Di Indonesia, apabila pengguna melakukan pencarian menggunakan kata kunci yang terkait dengan virus korona ataupun wabah Covid-19, Twitter akan menunjukkan tautan menuju situs resmi ataupun akun Twitter resmi Kementerian Kesehatan.
CEO Google Sundar Pichai, Minggu (15/3/2020), mengatakan, Youtube akan terus melakukan take down terhadap video yang berisi misinformasi yang tidak akurat secara medis. Sejak akhir Januari 2020, Pichai mengklaim pihaknya telah menutup ribuan video yang berpotensi memberikan informasi palsu.
Pichai juga menegaskan bahwa Play Store melarang aplikasi Android yang bertujuan mengeksploitasi peristiwa tragis seperti bencana alam ataupun wabah penyakit.
”Sejak akhir Januari, Google Ads telah memblokir iklan yang bertujuan mengapitalisasi penyebaran virus korona,” kata Pichai.
Sejak merebaknya Covid-19 ke seluruh dunia, masyarakat terus mencari informasi mengenai wabah ini. Google mencatat ada peningkatan pencarian yang terkait dengan virus korona meningkat 260 persen selama Februari–Maret 2020.
Pemenuhan informasi
Pencarian melalui Google ini juga menunjukkan kekhawatiran dan kecemasan masyarakat yang tinggi terhadap peluang penularan wabah ini kepada dirinya.
Pakar komunikasi digital dari Universitas Indonesia, Firman Kurniawan, mengatakan, masyarakat yang cemas dan khawatir akan terus membutuhkan kepastian informasi.
Dalam kondisi ini, apabila kebutuhan informasi tidak terpenuhi dengan keterangan yang jelas, masyarakat akan menerima seluruh informasi—baik itu akurat maupun melenceng.
”Informasi yang tidak berkualitas akan dikonsumsi; yang penting menenangkan diri,” kata Firman.
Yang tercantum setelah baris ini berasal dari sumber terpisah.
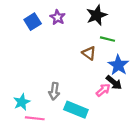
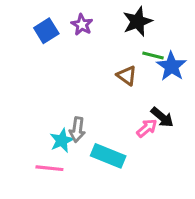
blue star: (118, 65) -> (171, 66), moved
cyan star: (22, 102) -> (62, 140), moved

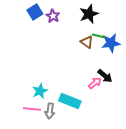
blue square: (46, 31) -> (35, 12), moved
blue star: (171, 66) -> (111, 43), turned 30
brown triangle: (127, 76) -> (87, 42), moved
gray arrow: (77, 130) -> (50, 111), moved

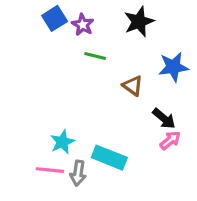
green line: (99, 36) -> (95, 56), moved
brown triangle: (87, 42) -> (133, 86), moved
pink arrow: (95, 83) -> (170, 140), moved

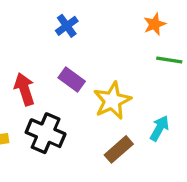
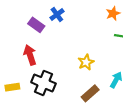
purple rectangle: (72, 79) -> (36, 25), moved
yellow star: (112, 101) -> (86, 62), size x0.7

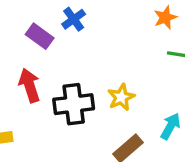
black cross: (43, 83) -> (74, 104), moved, turned -30

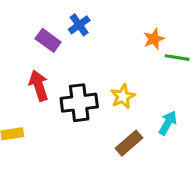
orange star: (165, 17) -> (154, 39), moved

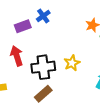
purple rectangle: (48, 40) -> (23, 26), turned -56
brown rectangle: (129, 143) -> (43, 94), moved

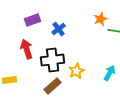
blue cross: (43, 16) -> (59, 29), moved
yellow star: (72, 63) -> (77, 71), moved

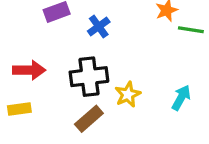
red arrow: (27, 49) -> (29, 70), moved, turned 108

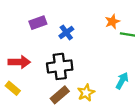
yellow star: (128, 94) -> (86, 93), moved
yellow rectangle: (19, 109) -> (13, 88), turned 48

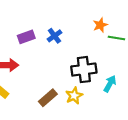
purple rectangle: (38, 23) -> (26, 37), moved
black cross: (60, 66) -> (84, 70), moved

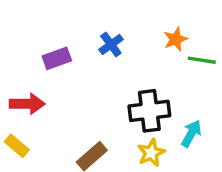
blue cross: (54, 36) -> (111, 44), moved
yellow star: (74, 96) -> (151, 153), moved

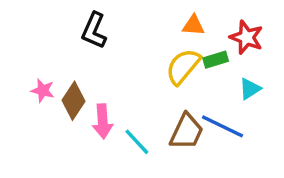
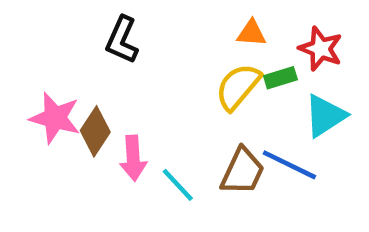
cyan triangle: (250, 89) -> (325, 116), size x1.5
pink star: (43, 90) -> (55, 118), size x1.6

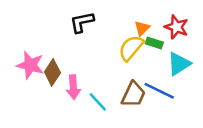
orange triangle: (251, 33) -> (142, 28), moved, turned -49
black L-shape: (122, 40) -> (82, 22), moved, turned 55
green rectangle: (280, 78) -> (154, 43), turned 35

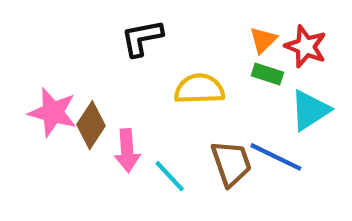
orange triangle: (142, 28) -> (263, 40), moved
yellow semicircle: (131, 48) -> (199, 89), moved, turned 48
brown trapezoid: (133, 95) -> (231, 163), turned -44

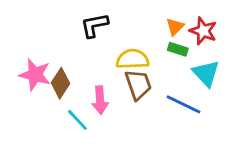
cyan triangle: (310, 110) -> (206, 73), turned -40
pink arrow: (127, 151) -> (100, 100), moved
brown trapezoid: (231, 163) -> (138, 85), moved
cyan line: (170, 176) -> (77, 120), moved

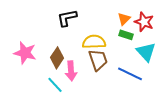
brown diamond: (60, 83) -> (57, 58), moved

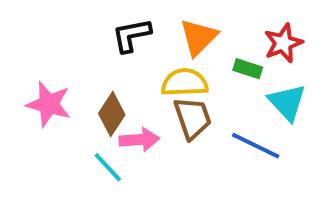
orange triangle: (124, 19) -> (198, 37), moved, size x1.5
red star: (144, 22) -> (283, 43), turned 30
pink arrow: (71, 71) -> (139, 140), turned -90

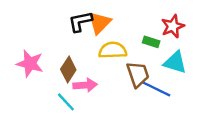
orange triangle: (198, 37) -> (100, 23), moved
cyan triangle: (287, 102) -> (175, 62), turned -30
brown trapezoid: (193, 118) -> (138, 74), moved

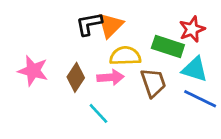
green rectangle: (151, 42) -> (168, 47), size x1.6
pink arrow: (85, 85) -> (110, 77), moved
blue line: (156, 89) -> (200, 99), moved
cyan line: (66, 102) -> (98, 113), moved

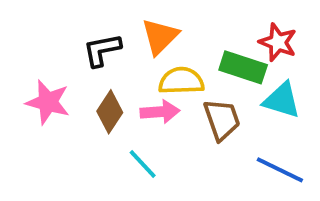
black L-shape: (89, 24) -> (102, 50), moved
red star: (192, 29) -> (278, 42), turned -30
blue line: (200, 99) -> (280, 170), moved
Menurut Firman, apabila melihat tingkat penularan yang sangat cepat, setiap orang akan merasa peluangnya untuk tertular itu tinggi. Dalam kondisi tersebut, masyarakat sangat haus akan informasi mengenai Covid-19.
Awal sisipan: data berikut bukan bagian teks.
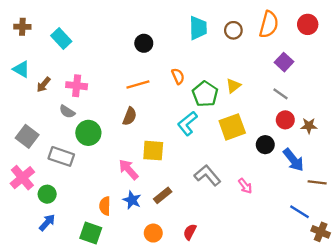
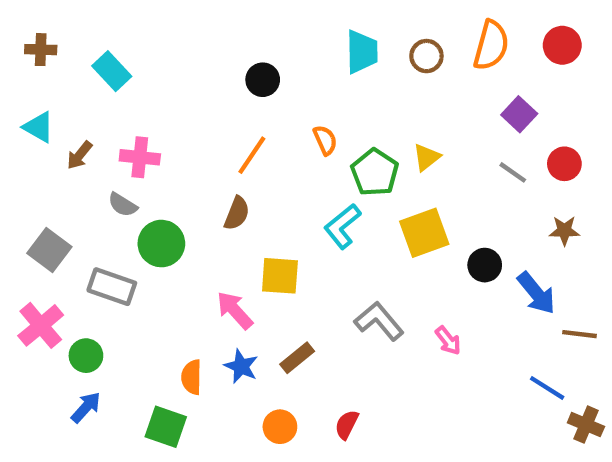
orange line: (138, 85) -> (252, 155), turned -40
red circle: (285, 120) -> (564, 164), moved

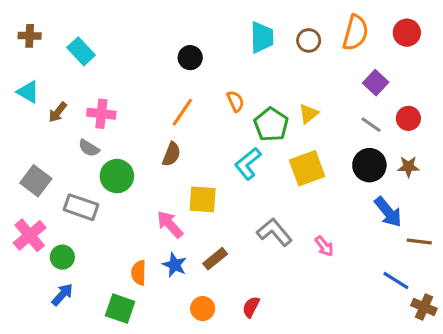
black circle: (485, 265) -> (369, 165), moved, size x1.4

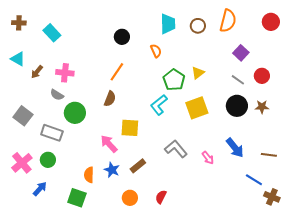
red circle: (407, 33) -> (271, 22), moved
orange semicircle: (235, 101) -> (156, 51), moved
blue arrow: (388, 212) -> (235, 148), moved
pink cross: (30, 235) -> (22, 163), moved
green circle: (62, 257) -> (48, 160), moved

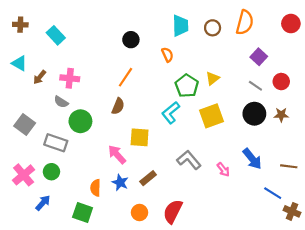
red semicircle: (161, 197) -> (173, 211), size x1.6

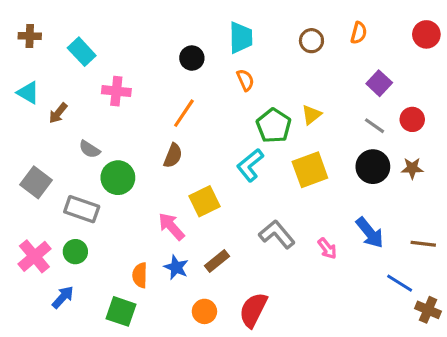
orange semicircle: (245, 22) -> (359, 33), size x0.6
cyan trapezoid: (180, 26) -> (241, 38), moved
pink cross: (70, 78) -> (116, 91), moved
yellow square: (140, 137) -> (204, 201), turned -30

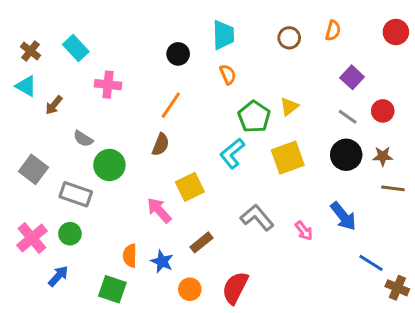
brown cross: (30, 36) -> (31, 51), moved, turned 36
brown line: (423, 244) -> (393, 188), moved
blue star: (176, 267) -> (162, 261), moved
Untuk itu, Firman meminta pemerintah untuk menyampaikan informasi dengan lebih transparan dan komprehensif, seperti menyampaikan kondisi rumah sakit, kesiapan fasilitas, dan tenaga medis di Indonesia.
”Informasi itulah yang menenangkan masyarakat sehingga mereka tidak mengonsumsi hoaks,” kata Firman.